Snowflake Introduces Snowpark Connect for Apache Spark in Public Preview


This announcement allows Spark users to leverage the power of the Snowflake engine directly with their existing Spark code. Snowpark Connect for Apache Spark is based on a decoupled client-server architecture that separates user code from the Spark cluster where processing runs. This new architecture now makes it possible for Spark jobs to be powered by Snowflake and has been introduced by the Apache Spark community in version 3.4.
With Snowpark Connect, customers can leverage Snowflake's vectorized engine for their Spark code, avoiding the complexity of maintaining or tuning separate Spark environments, including dependency management, version compatibility, and updates. With Snowpark Connect, you can run all modern Spark DataFrame, Spark SQL, and user-defined functions (UDFs) code with Snowflake.
Snowflake automatically manages all performance optimization and scaling, freeing developers from the operational overhead of managing Spark. In addition, by bringing data processing into Snowflake, a single, robust governance framework is established at the outset, helping to ensure data consistency and security throughout the lifecycle, without the need for duplicate efforts.
Developed on Spark Connect and the Snowflake architecture
Snowpark Connect for Spark leverages the decoupled architecture of Spark Connect, which allows applications to send an unresolved logical plan to a remote Spark cluster for processing. This client-server separation philosophy has been fundamental to the design of Snowpark since its inception. Snowpark Connect currently supports Spark versions 3.5.x, ensuring compatibility with the latest features and enhancements introduced in those versions.

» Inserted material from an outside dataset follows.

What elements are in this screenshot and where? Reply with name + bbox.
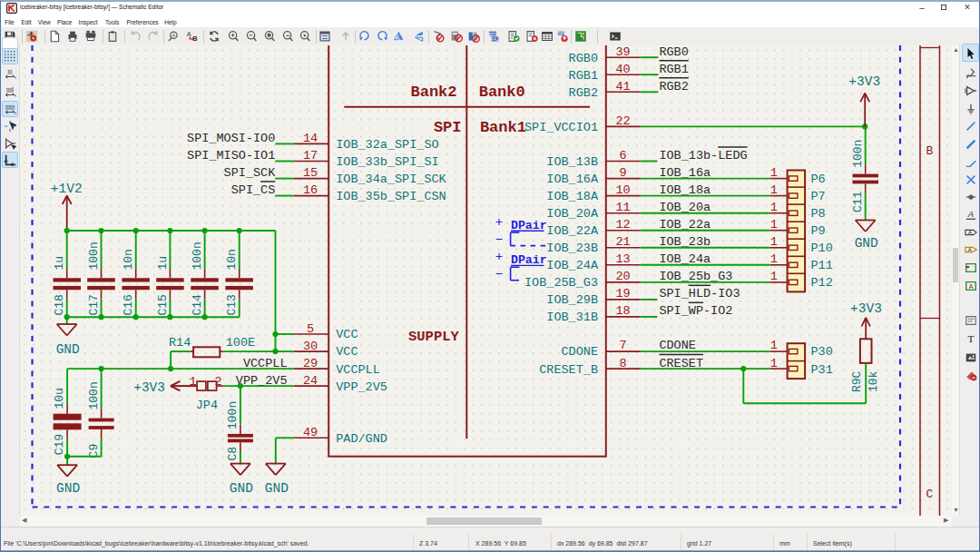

This innovation eliminates the need to move data between Spark and Snowflake, a process that has historically led to additional costs, latency, and governance complexity. Now, organizations can run Spark DataFrame, SQL, and UDF code in Snowflake through Snowflake Notebooks, Jupyter notebooks, Snowflake stored procedures, VSCode, Airflow, or Snowpark Submit, enabling seamless integration across different storage options in Snowflake, Iceberg (in Snowflake or externally managed), and cloud storage options.